Jesse gives a much better and much more thorough explanation of this rock choice in the video above.
How much did it cost?
We ordered 11 yards of 3/4″ minus and the cost was around $160 which included delivery. This did a large portion of the flat spot of our property around the trailer. It was more than enough to give us a place to park all of our vehicles and to give us a walking path to our trailer. We didn’t order enough to do the entire driveway to the road so we’ll probably do that at some point in the future.
We also had to rent an excavator to push the rock around. We like to take the “kill two birds with one stone” approach whenever possible. The excavator was $300 to rent for the weekend and we were also able to dig an 8’ hole for our percolation test as well as dig the footings for our timber frame barn.

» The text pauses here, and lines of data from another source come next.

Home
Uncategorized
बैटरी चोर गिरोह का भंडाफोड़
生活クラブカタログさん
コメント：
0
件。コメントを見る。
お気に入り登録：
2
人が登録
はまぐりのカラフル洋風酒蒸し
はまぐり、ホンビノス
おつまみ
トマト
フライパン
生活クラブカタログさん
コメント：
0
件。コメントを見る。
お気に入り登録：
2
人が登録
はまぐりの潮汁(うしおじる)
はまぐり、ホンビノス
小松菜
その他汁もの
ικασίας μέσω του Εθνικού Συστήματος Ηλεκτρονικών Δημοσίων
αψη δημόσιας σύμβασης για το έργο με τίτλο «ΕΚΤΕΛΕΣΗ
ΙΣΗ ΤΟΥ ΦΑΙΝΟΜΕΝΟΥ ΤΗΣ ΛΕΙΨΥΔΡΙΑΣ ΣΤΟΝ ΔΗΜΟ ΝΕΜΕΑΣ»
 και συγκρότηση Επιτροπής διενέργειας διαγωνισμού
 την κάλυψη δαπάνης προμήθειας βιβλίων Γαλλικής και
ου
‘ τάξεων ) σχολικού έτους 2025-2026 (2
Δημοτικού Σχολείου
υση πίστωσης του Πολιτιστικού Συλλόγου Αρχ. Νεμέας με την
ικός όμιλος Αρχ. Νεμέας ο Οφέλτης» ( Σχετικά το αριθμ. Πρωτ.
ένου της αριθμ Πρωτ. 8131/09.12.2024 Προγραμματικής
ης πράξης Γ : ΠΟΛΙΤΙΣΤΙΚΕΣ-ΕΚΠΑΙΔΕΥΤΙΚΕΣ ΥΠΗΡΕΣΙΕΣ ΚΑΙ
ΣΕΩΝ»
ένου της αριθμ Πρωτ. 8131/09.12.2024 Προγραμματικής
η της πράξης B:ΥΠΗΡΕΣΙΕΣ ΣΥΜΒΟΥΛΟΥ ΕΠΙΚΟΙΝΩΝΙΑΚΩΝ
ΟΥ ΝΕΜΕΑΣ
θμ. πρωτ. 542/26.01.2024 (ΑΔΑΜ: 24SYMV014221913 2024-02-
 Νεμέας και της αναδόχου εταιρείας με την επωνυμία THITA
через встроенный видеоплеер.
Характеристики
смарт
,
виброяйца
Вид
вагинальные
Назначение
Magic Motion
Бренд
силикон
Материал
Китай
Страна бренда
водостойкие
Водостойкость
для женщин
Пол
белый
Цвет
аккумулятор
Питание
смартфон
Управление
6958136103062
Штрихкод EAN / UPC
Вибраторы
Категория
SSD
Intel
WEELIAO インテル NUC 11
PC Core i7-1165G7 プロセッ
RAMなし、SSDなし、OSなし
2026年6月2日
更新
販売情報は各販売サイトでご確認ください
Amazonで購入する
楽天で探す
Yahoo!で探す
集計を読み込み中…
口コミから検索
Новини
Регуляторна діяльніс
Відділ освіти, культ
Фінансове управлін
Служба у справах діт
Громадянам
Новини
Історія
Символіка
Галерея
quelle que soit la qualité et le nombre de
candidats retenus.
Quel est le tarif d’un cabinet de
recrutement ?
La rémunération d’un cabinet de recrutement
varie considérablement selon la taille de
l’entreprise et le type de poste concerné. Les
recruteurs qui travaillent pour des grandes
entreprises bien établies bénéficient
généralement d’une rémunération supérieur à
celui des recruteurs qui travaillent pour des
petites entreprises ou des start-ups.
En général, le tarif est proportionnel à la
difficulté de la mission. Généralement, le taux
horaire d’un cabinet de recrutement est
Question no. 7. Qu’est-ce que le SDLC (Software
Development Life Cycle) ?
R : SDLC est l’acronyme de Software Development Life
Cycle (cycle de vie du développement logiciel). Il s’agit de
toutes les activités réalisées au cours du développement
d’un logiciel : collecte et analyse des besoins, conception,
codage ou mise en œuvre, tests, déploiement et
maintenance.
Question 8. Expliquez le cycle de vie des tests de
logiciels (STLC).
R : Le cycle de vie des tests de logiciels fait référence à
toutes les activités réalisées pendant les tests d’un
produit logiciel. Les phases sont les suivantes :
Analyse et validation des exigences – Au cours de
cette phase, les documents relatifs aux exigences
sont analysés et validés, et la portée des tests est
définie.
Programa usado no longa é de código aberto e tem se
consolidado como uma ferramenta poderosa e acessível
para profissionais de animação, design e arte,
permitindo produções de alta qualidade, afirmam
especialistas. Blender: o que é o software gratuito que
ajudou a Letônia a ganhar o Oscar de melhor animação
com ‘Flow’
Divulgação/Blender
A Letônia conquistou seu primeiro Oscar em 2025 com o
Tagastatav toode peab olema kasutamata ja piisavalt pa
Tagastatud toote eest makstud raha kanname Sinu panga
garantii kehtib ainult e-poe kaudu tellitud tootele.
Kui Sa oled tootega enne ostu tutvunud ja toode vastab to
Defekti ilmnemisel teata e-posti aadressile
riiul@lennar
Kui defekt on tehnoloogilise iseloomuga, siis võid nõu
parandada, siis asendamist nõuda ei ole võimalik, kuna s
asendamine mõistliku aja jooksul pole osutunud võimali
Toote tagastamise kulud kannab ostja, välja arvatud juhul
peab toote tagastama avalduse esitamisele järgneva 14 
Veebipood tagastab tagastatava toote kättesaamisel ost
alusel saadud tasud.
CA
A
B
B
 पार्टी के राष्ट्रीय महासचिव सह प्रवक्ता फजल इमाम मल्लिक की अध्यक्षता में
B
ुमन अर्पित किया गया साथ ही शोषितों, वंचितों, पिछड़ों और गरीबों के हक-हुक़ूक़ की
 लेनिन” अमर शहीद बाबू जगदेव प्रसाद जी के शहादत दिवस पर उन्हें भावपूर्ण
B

Even though we were hoping to get more done with our excavator time, all said in done, we did the best we could do and it was money well spent.
What alternatives were considered (or weren’t considered)?
An obvious solution may be to pave the driveway with either asphalt or cement. To pave the equivalent amount of space with cement or asphalt, it would have cost thousands of dollars. While we may do this in the future, it wouldn’t be until our home is built. However, we are quite happy with the rock for the time being, if we don’t have this forever!
How difficult was it?
Moving the rock around was a piece of cake (coming from the girl who was NOT operating the excavator!). Jesse has experience running an excavator but it wasn’t bad. The worst part of it all is that our property is built on a foundation of rocks and boulders, so we had to spend some amount of time just getting the land somewhat level by using the scraper. Jesse spent maybe 1 hour doing this step before moving the rock around.
After Jesse was done, I went around with a landscaping rake to push the rock up closer to the trailer, to level the rock a bit by hand, and to push the edges of the rock out to cover as much ground as possible. It was a bit of a workout, and I recommend using a sturdy pair of gloves.
Other Ways to Keep Clean
The other thing we have been using non-stop to keep our home dust-free is by using these microfiber dusting towels, or dry rags as we call them. Jesse has a lot of these leftover from when he owned his cleaning business. These aren’t really a hot commodity in many homes even though they should be. As a general rule of thumb, it is easier to clean dry than it is wet. These rags are great at picking up every little speck of dust. We frequently run these over the surfaces in our trailer, over our laptop screens, and even my leather boots when I go somewhere so I don’t look like a complete filth ball.
And that’s it! You don’t realize the little things you take for granted in life until you don’t have them, like a clean place to park. We couldn’t be happier with our new parking spot!
Have you done any type of paving lately? What do you do to keep your property clean? Would love to hear your thoughts as always!